This repository is for code of hypercube procedure described in paper: 'Hypercubes to identify key environmental exposures predictive of rapid cystic fibrosis lung disease progression'.
The hypercube procedure includes three steps:
-
Reduction.Phase
-
Exploratory.Phase
-
ModelSelection.Phase
Check R code file in each subfolder for details.

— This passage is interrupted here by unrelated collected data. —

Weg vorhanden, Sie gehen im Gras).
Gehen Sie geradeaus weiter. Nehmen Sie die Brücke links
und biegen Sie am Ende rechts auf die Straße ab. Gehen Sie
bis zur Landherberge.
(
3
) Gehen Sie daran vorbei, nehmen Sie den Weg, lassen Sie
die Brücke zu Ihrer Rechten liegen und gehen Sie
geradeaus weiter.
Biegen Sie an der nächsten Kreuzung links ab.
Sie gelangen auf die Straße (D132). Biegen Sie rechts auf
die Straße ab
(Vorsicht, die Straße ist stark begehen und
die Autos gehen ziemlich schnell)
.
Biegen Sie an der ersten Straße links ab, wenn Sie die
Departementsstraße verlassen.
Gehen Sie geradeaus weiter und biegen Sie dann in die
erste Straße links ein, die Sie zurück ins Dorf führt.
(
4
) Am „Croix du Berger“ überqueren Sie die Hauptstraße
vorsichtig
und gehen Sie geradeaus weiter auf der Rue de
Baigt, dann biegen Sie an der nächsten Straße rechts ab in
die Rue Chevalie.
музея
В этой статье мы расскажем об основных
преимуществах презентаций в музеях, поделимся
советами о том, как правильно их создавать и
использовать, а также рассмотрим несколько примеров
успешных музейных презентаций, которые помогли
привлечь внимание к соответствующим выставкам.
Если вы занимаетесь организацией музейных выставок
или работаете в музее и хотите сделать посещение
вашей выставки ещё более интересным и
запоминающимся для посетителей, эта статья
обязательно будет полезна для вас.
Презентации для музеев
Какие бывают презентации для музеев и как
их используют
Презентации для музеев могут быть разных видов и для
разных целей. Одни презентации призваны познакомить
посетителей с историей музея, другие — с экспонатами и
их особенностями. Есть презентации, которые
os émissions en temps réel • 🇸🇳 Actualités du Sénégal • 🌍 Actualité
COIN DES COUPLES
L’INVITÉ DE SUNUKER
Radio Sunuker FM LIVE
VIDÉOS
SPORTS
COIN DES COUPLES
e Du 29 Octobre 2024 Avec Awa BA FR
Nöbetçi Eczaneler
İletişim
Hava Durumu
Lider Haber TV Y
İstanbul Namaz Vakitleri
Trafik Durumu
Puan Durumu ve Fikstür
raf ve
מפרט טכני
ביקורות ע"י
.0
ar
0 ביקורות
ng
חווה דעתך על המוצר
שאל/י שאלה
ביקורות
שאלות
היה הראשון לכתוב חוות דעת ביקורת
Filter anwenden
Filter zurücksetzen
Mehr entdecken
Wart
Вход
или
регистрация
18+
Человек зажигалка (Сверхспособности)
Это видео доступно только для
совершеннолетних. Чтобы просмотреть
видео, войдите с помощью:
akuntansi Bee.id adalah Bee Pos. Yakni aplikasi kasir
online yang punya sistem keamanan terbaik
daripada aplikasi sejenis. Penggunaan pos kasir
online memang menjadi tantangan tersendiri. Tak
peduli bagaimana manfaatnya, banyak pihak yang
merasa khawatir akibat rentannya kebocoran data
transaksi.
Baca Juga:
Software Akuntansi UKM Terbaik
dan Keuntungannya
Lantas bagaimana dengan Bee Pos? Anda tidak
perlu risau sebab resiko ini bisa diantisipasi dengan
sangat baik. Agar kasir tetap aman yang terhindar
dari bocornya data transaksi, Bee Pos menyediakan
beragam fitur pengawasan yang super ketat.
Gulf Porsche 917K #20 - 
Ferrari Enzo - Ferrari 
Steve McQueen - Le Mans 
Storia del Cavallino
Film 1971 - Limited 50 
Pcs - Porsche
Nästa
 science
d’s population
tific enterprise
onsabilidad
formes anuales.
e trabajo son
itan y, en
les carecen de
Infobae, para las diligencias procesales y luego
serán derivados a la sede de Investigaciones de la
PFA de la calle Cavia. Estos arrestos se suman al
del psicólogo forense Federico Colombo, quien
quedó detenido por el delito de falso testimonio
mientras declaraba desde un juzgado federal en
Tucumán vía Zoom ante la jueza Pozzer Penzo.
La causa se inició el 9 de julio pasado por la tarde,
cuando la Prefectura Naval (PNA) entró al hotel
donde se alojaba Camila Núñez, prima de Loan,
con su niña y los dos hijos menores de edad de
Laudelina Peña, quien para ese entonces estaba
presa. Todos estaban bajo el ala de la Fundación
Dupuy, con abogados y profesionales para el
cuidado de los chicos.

The example input data 'input_data.RData' in folder 'Reduction.Phase' is generated from simulation study, with settings:
- Includes 152 patients, with patients age from 6 to 20 years.
- The number of FEV1 measurements for each patient varies between 1 and 87.
- The number of total predictors is 50, with number of signal variables is 5.
- The 50 predictors are generated from a p-dimensional multivariate normal distribution with mean 0 and compound symmetric covariance matrix, where the diagonal elements are 1 and off-diagonal elements are 0.1.
- The mean effect is fixed at 90, time effect is fixed at 0.15. Coefficient for signal variables is 5, and for noise variables is 0. So the coefficient setting for all predictors is {90, 0.15, 5, 5, 5, 5, 5, 0, 0, 0, ..., 0}, with first 5 variables are signal variables ('P1' ~ 'P5').
- Variance terms sigma^2 = 6, omega^2 = 125, tau^2 = 77.